WHAT THE EXERCISE ASKS => The answer is the data repeated in full, with no pictures included.

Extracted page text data
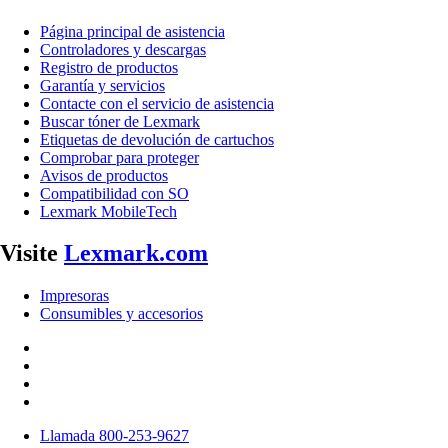
Página principal de asistencia
Controladores y descargas
Registro de productos
Garantía y servicios
Contacte con el servicio de asistencia
Buscar tóner de Lexmark
Etiquetas de devolución de cartuchos
Comprobar para proteger
Avisos de productos
Compatibilidad con SO
Lexmark MobileTech
Visite
Lexmark.com
Impresoras
Consumibles y accesorios
Llamada 800-253-9627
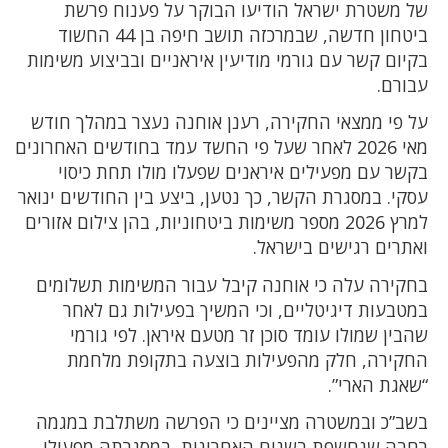
של משטרת ישראל הודיעו הבוקר על פענוח פרשת
ביטחון חדשה, שבמרכזה תושב חיפה בן 44 החשוד
בקיום קשר עם גורמי מודיעין איראניים ובביצוע משימות
עבורם.
על פי ממצאי החקירה, רענן אוחנה נעצר במהלך חודש
מאי 2026 לאחר שעל פי החשד עמד בחודשים האחרונים
בקשר עם מפעילים איראנים שפעלו מולו תחת כיסוי
עסקי. במסגרת הקשר, כך נטען, ביצע בין החודשים ינואר
למרץ 2026 מספר משימות ביטחוניות, בהן צילום אזורים
ואתרים רגישים בישראל.
בחקירה עלה כי אוחנה קיבל עבור המשימות תשלומים
במטבעות דיגיטליים, וכי המשיך בפעילות גם לאחר
שהבין שמולו עומד סוכן זר מטעם איראן. לפי גורמי
החקירה, חלק מהפעילות בוצעה בתקופת מלחמת
“שאגת הארי”.
בשב”כ ובמשטרה מציינים כי הפרשה משתלבת במגמה
רחבה שנחשפת בשנים האחרונות, במסגרתה מפעילי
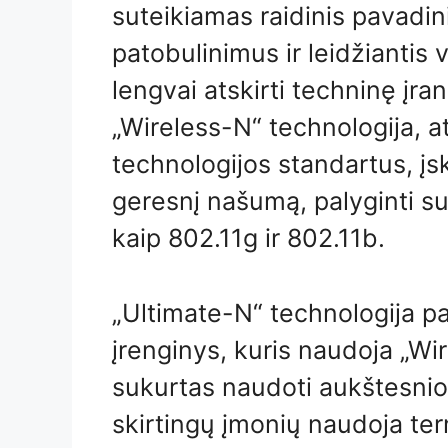
suteikiamas raidinis pavadi
patobulinimus ir leidžiantis
lengvai atskirti techninę įr
„Wireless-N“ technologija, at
technologijos standartus, įs
geresnį našumą, palyginti s
kaip 802.11g ir 802.11b.
„Ultimate-N“ technologija pa
įrenginys, kuris naudoja „Wi
sukurtas naudoti aukštesnio 
skirtingų įmonių naudoja te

SOLUTION TO THIS EXERCISE =>
Página principal de asistencia
Controladores y descargas
Registro de productos
Garantía y servicios
Contacte con el servicio de asistencia
Buscar tóner de Lexmark
Etiquetas de devolución de cartuchos
Comprobar para proteger
Avisos de productos
Compatibilidad con SO
Lexmark MobileTech
Visite
Lexmark.com
Impresoras
Consumibles y accesorios
Llamada 800-253-9627
של משטרת ישראל הודיעו הבוקר על פענוח פרשת
ביטחון חדשה, שבמרכזה תושב חיפה בן 44 החשוד
בקיום קשר עם גורמי מודיעין איראניים ובביצוע משימות
עבורם.
על פי ממצאי החקירה, רענן אוחנה נעצר במהלך חודש
מאי 2026 לאחר שעל פי החשד עמד בחודשים האחרונים
בקשר עם מפעילים איראנים שפעלו מולו תחת כיסוי
עסקי. במסגרת הקשר, כך נטען, ביצע בין החודשים ינואר
למרץ 2026 מספר משימות ביטחוניות, בהן צילום אזורים
ואתרים רגישים בישראל.
בחקירה עלה כי אוחנה קיבל עבור המשימות תשלומים
במטבעות דיגיטליים, וכי המשיך בפעילות גם לאחר
שהבין שמולו עומד סוכן זר מטעם איראן. לפי גורמי
החקירה, חלק מהפעילות בוצעה בתקופת מלחמת
“שאגת הארי”.
בשב”כ ובמשטרה מציינים כי הפרשה משתלבת במגמה
רחבה שנחשפת בשנים האחרונות, במסגרתה מפעילי
suteikiamas raidinis pavadi
patobulinimus ir leidžiantis
lengvai atskirti techninę įr
„Wireless-N“ technologija, at
technologijos standartus, įs
geresnį našumą, palyginti s
kaip 802.11g ir 802.11b.
„Ultimate-N“ technologija pa
įrenginys, kuris naudoja „Wi
sukurtas naudoti aukštesnio 
skirtingų įmonių naudoja te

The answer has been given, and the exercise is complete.